Toledo Rockets vs Air Force Falcons



You might think that a late December bowl played on a Wednesday afternoon in a stadium no longer used for NFL football will be a complete and total dud.

You would be wrong to dismiss the 2011 Military Bowl in such fashion.

When the Toledo Rockets play the Air Force Falcons at RFK Stadium in Washington, D.C., a fascinating football chess match could emerge, satisfying pigskin connoisseurs across the country.

Don’t look at the outer labels of these teams when assessing the Toledo-Air Force matchup. It’s true that the Mid-American Conference is the tenth-strongest league in the Football Bowl Subdivision, ahead of only the Sun Belt. However, the team from Toledo that is making its way to the nation’s capital city is much more accomplished than its MAC identifier or its 8-4 record would initially indicate. Coach Tim Beckman has done high-quality work with a team that fell apart on defense in the one game it couldn’t afford to lose, a home date with MAC West Division rival Northern Illinois earlier this season.
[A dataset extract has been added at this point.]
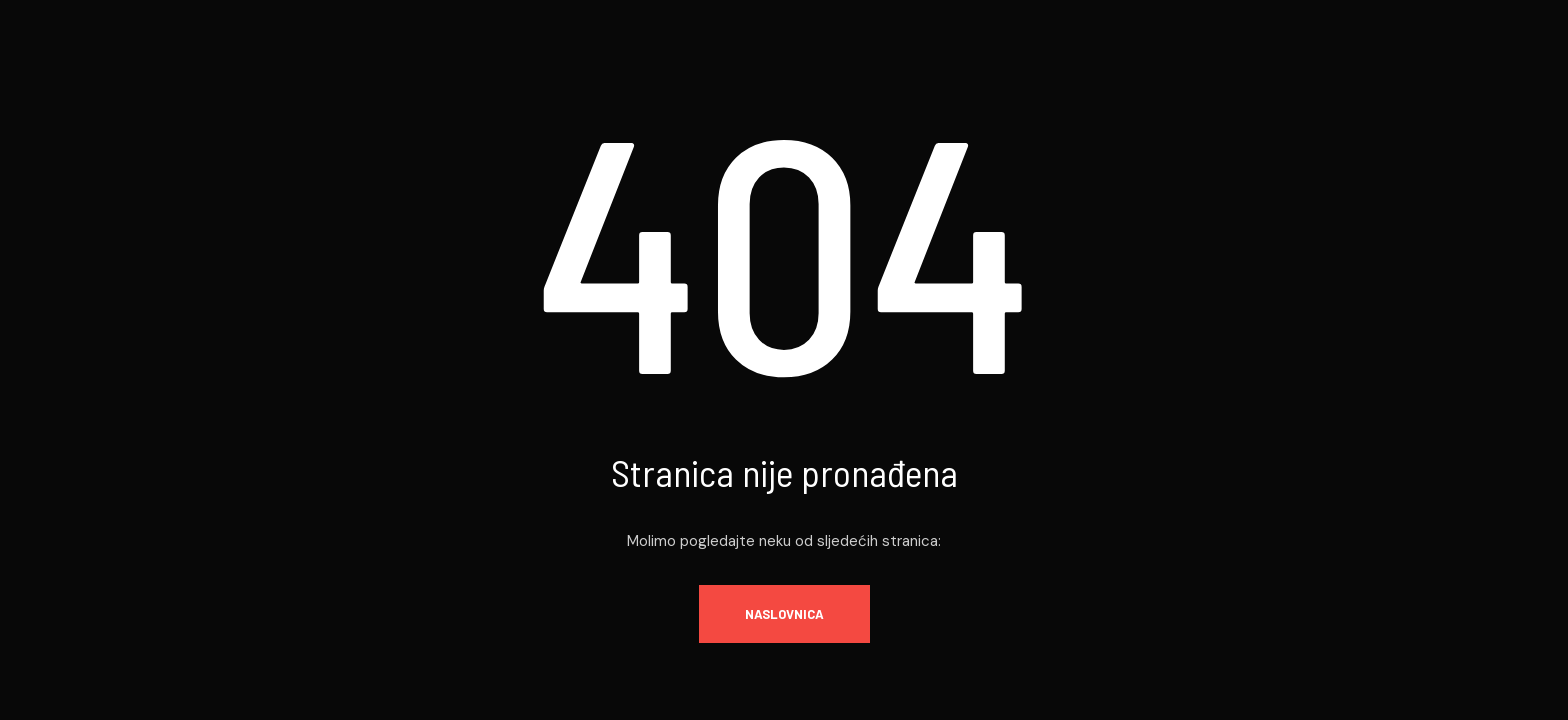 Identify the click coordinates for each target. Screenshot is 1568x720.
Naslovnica (784, 614) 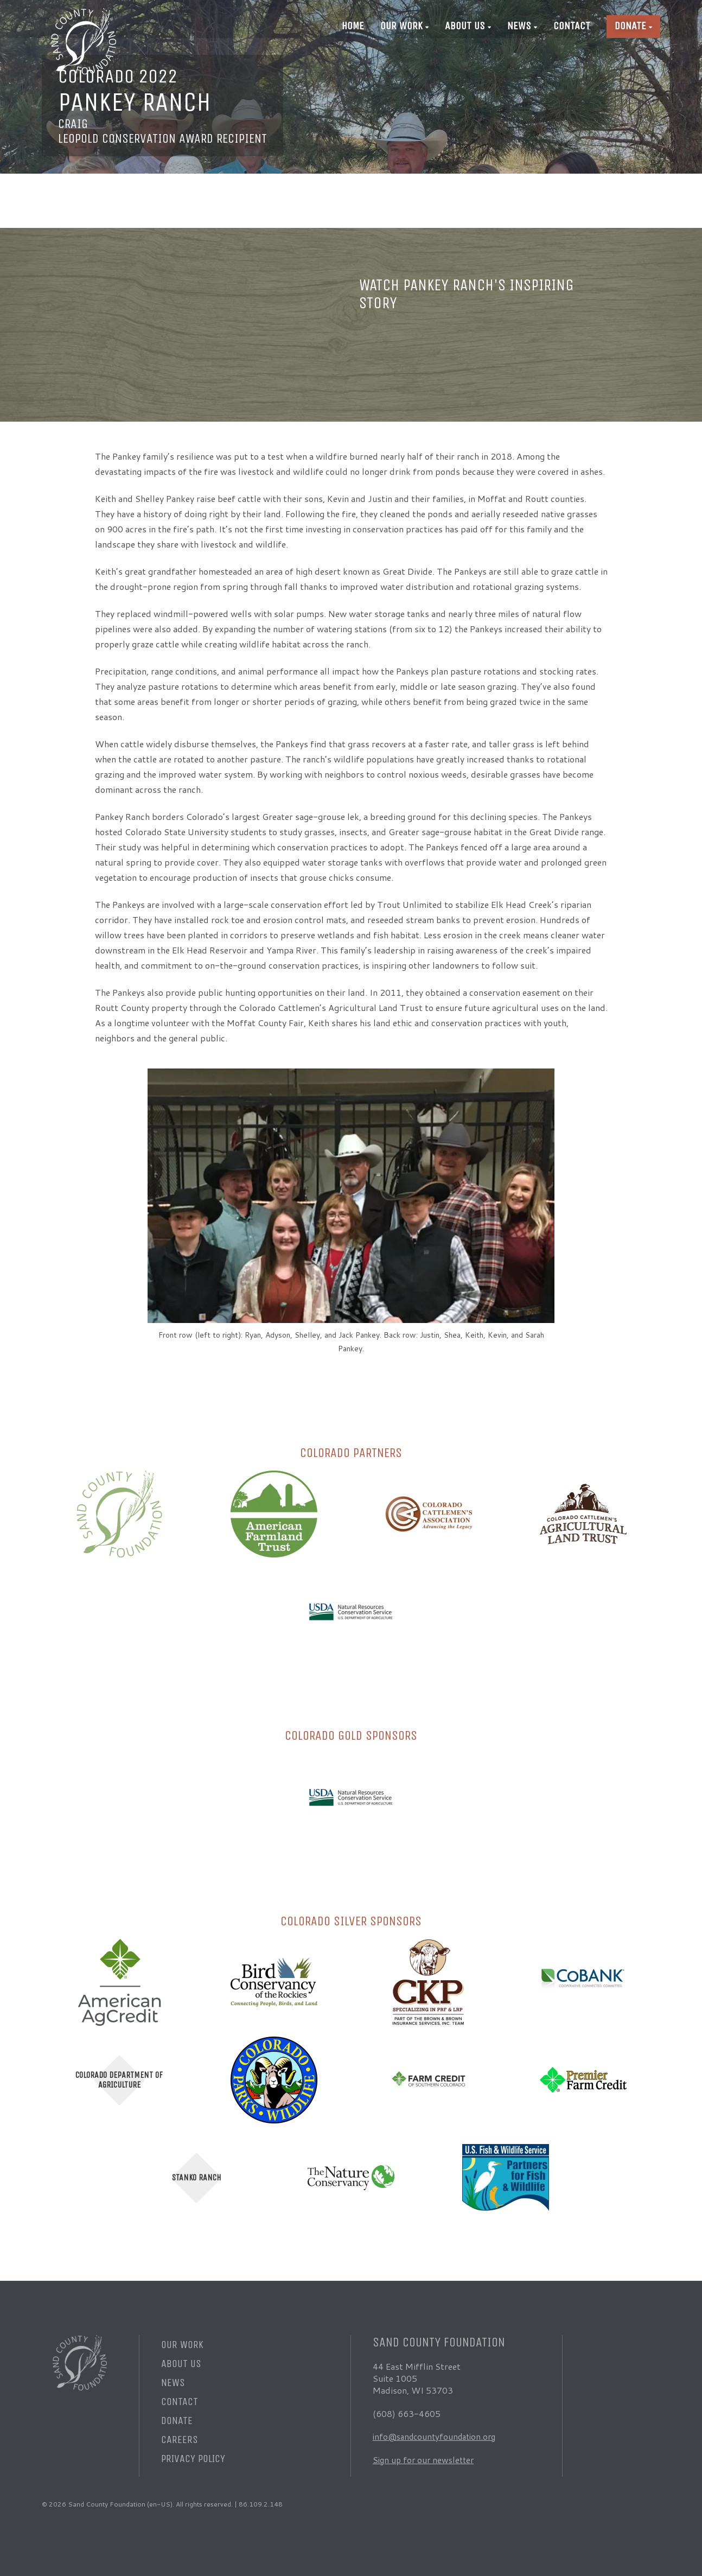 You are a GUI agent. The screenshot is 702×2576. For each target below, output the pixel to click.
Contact (571, 26)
When Toledo lost that 63-60 shootout, it lost leverage in its division and thereby was denied in its quest for a conference championship… a conference championship Northern Illinois won the other night in Detroit over Ohio University. In the rest of its 2011 schedule, however, Toledo has performed with distinction.

The Rockets have four losses to their credit, and all of them were noble in some way, even the shootout loss to a distinguished Northern Illinois squad. One of Toledo’s losses, in fact, shouldn’t have been a loss. The Rockets watched Syracuse miss an extra point late in regulation, which should have set up the Rockets for a game-winning field goal attempt on their subsequent drive. Yet, the Big East replay booth inexplicably upheld a call on the field which signaled that the kick was good. Toledo did kick a field goal on its ensuing drive, but instead of producing a 30-29 win, the three-pointer merely created overtime at 30-all. Syracuse won the game 33-30 in overtime, creating one of the bigger on-field controversies of the 2011 season.

Toledo’s other losses had their share of nobility: The Rockets lost by five points at Ohio State and were denied in the Buckeyes’ red zone on the final play of regulation. Toledo also pushed Boise State hard before committing a devastating red-zone turnover midway through the third quarter to lose hope of an upset. Toledo is still viewed by many observers as the most complete team in the MAC. Again, its defense simply fell apart on the one night when it needed to be remotely competent. That’s why the Rockets are here and not in the GoDaddy.com Bowl against Sun Belt champion Arkansas State.

On the other side of the divide, it might be similarly easy to view Air Force as a ho-hum team this year, and frankly, the Falcons have not had their best season under head coach Troy Calhoun. A 7-5 campaign with home-field losses to Wyoming and San Diego State certainly ranks as a subpar season in Colorado Springs. However, Air Force retained the Commander-In-Chief’s Trophy this season and played Boise State on relatively even terms for four hard-fought quarters on the smurf turf of Idaho. This is still a fun team to watch with quarterback Tim Jefferson directing an offense that gives defensive coordinators dozens of different looks per game, often changing formations before the snap. If you love thoughtful and creative uses of personnel, Calhoun – like Beckman from Toledo – loves to mix things up. This game will be a delight to watch from a play caller’s perspective. It will offer a seminar on how to throw defenses off balance with shifts and other pre-snap realignments.

The records suggest this is not an interesting game. If you look beyond the outer layers of Toledo’s and Air Force’s profiles, however, you’ll see that there’s much more to these teams than meets the eye.